There's not much the police can do about runaway teenagers, but Detective Constable Charlie Peace goes through the motions. He interviews the families, he visits the school. Alan had friends and had aspired to a good education. Katy had nothing, least of all self-esteem.
The two teens could be anywhere, even living dangerously on the streets of Leeds, so it's with relief that Charlie discovers them in a hostel for homeless young people. But are they safe? And who is Ben Marchant, the man who runs the shelter?
Whoever he is, he seems to be doing well. Young people beg or work as street musicians during the day, then eat and sleep at the hostel at night. They can remain there two weeks and then must leave for two weeks before beginning the cycle again. Only Katy and Alan stay longer. Only they have a special, mysterious understanding with Ben.

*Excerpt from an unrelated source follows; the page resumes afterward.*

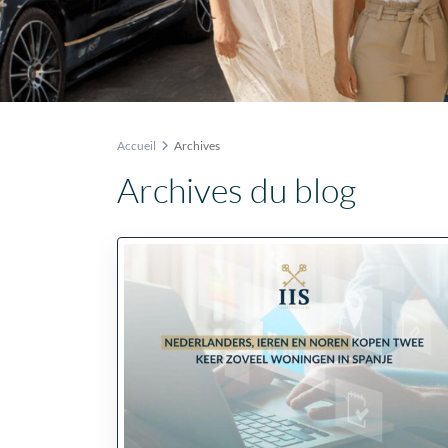
Accueil
Archives
Archives du blog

But all is not well at the shelter. Neighbors complain about strange goings-on. Residents too often display feelings of jealousy and suspicion. A young woman flees from a violent family member, perhaps bringing danger with her. Emotions run high, ranging from love and gratitude to fear and hate.
One person may even hate enough to murder. One person's hate may destroy this place that some regard as a haven of peace and safety and others fear as something more complex and diabolical.
No Place of Safety combines brilliant social commentary with a mesmerizing mystery plot that will once again enthrall Robert Barnard's legion of fans. Recognized as one of the best of all contemporary crime writers, Barnard is in top form.